Market signals over the past year have increasingly pointed to a narrowing price slide, with heavier feeder cattle gaining value relative to lighter calves.
Mississippi State University Extension Beef Cattle Specialist Justin Rhinehart notes that the trend, and the incentive for producers to keep cattle on forage longer, might provide opportunities for land owners or managers to offer custom grazing services. Full story:
For a stocker operator, Rhinehart says providing custom grazing services can create regular cash flow without the initial cost of owning the cattle. The enterprise does not, however, provide the same opportunities owners might have to increase margins on cattle through management or marketing decisions.
For stocker operators considering whether to provide custom grazing as a service, the first step is to project a realistic cost per unit of gain. Rhinehart reminds landowners to consider every possible cost including, but not limited to, fertilizer, rent, labor, facilities, interest on operating capital, taxes and insurance. Demand for custom grazing, he says, will be limited if these costs add up to more than the potential customer’s breakeven calculation affords.
While the traditional fee structure for custom grazing is based on cost of gain, Rhinehart notes that the arrangement places almost all of the environmental and health risk on the grazer. For another option, he refers to a recent survey of custom grazers in Iowa showing a trend toward stocker grazers charging a per-head, per-day rate with incentives for better cattle performance. These arrangements reduce risk for the grazer, while also potentially benefitting cattle owners. If, for example, an owner wants to target market premiums for thinner “hard yearlings,” the grazer can manage toward that goal without sacrificing potential income due to lower gains.

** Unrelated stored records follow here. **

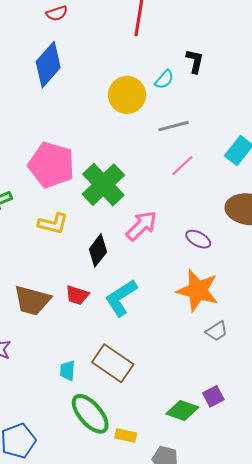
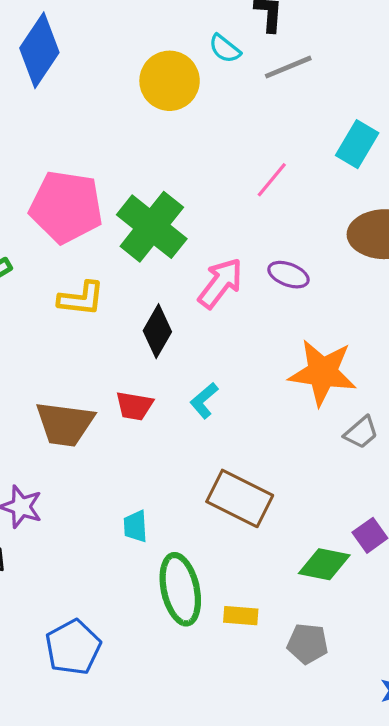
cyan semicircle: (164, 79) -> (225, 49), turned 95
gray line: (173, 126) -> (288, 67), moved
purple ellipse: (198, 239) -> (288, 275), moved
cyan L-shape: (121, 298) -> (204, 401), size x0.6
brown rectangle: (113, 363) -> (240, 498), moved
green ellipse: (90, 414) -> (180, 589), turned 36

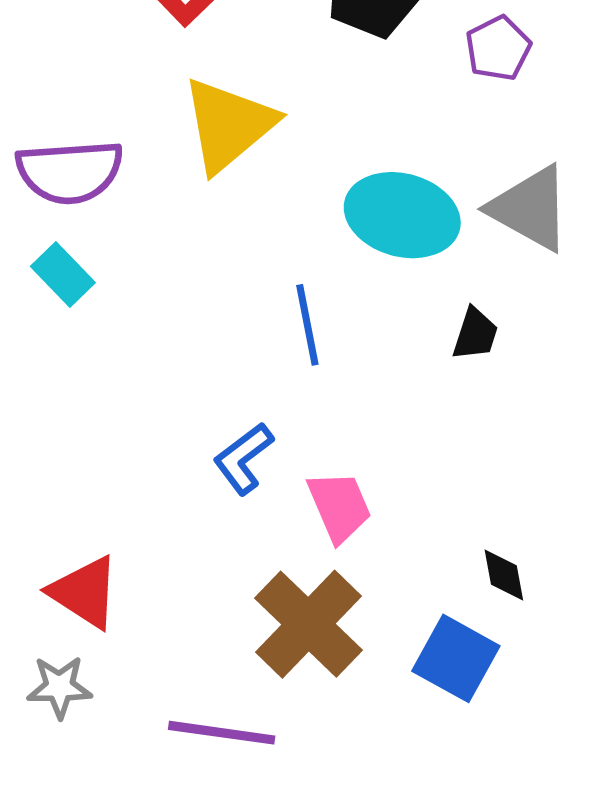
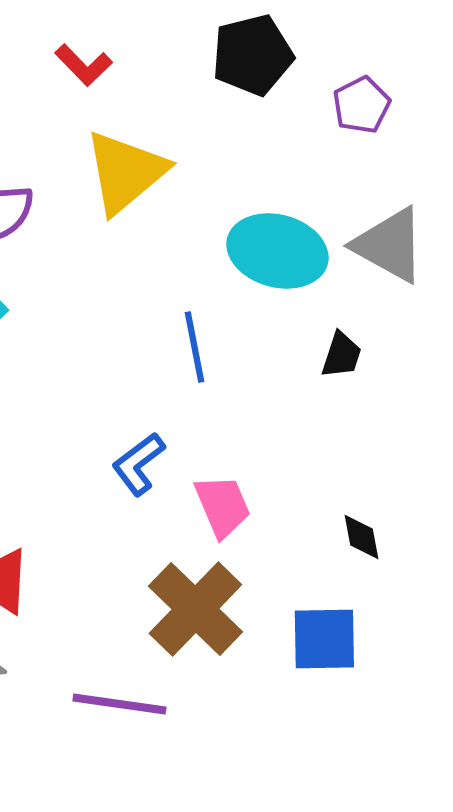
black diamond: (504, 575) -> (361, 537), moved
blue square: (456, 658) -> (324, 639), turned -30

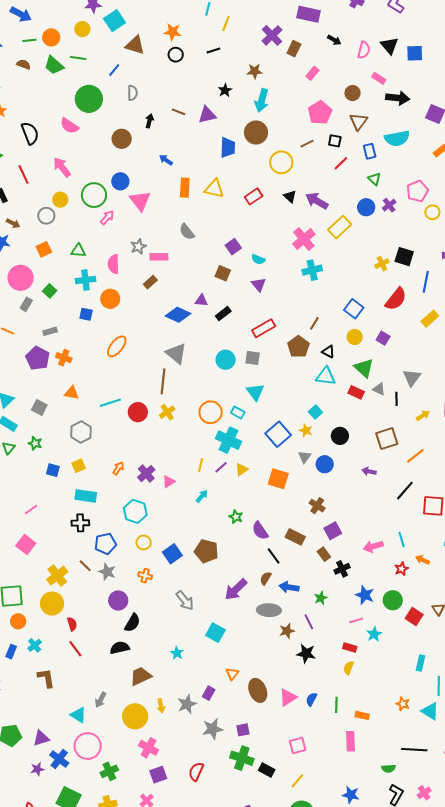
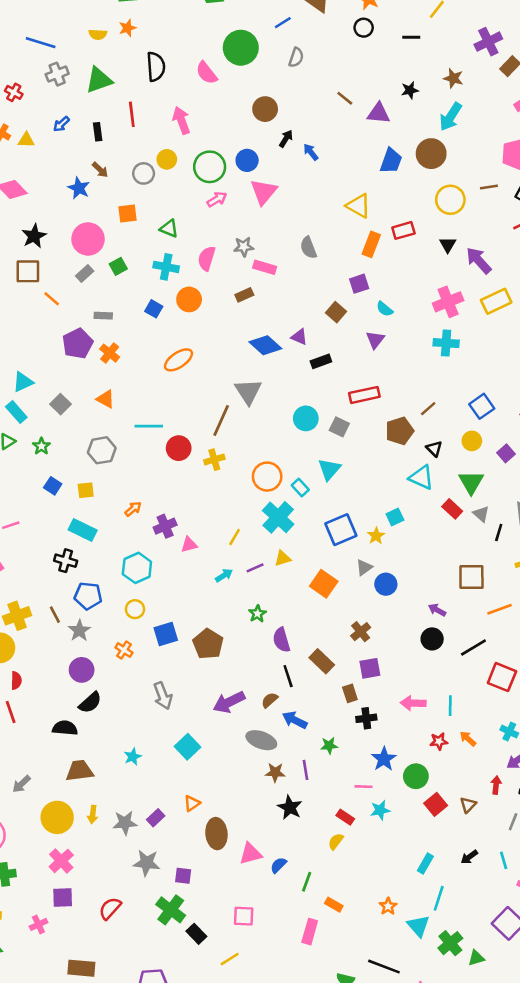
black arrow: (149, 121) -> (286, 139), moved
orange rectangle: (185, 188) -> (371, 244), moved
black circle: (340, 436) -> (432, 639), moved
purple line: (221, 467) -> (255, 568), moved

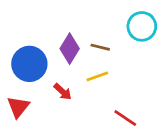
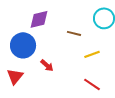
purple diamond: (70, 49) -> (39, 19), moved, turned 45
yellow line: (97, 76) -> (92, 54), moved

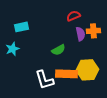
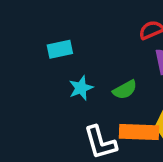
cyan star: (12, 49) -> (81, 88), moved

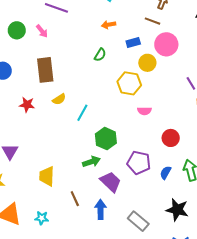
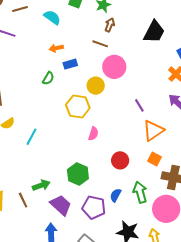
blue rectangle: (133, 42) -> (70, 64), moved
pink semicircle: (144, 111) -> (93, 134), turned -72
green hexagon: (106, 139) -> (78, 174), moved
purple pentagon: (139, 163) -> (94, 207), moved
brown line: (75, 199) -> (23, 200), moved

Another potential opportunity for grazers is to engage in “three-party management arrangements.” These typically involve absentee land owners who can maintain their investment and generate revenue by renting land to a custom grazer who backgrounds calves on a contract basis. Rhinehart says the arrangement can work especially well for owners who maintain their land for recreation and wildlife, as they are likely to provide consistent access and not sell the land without advanced notice. This type of arrangement also provide an alternative for landowners who are exiting beef production but wish to maintain ownership of the land and see it remain in production.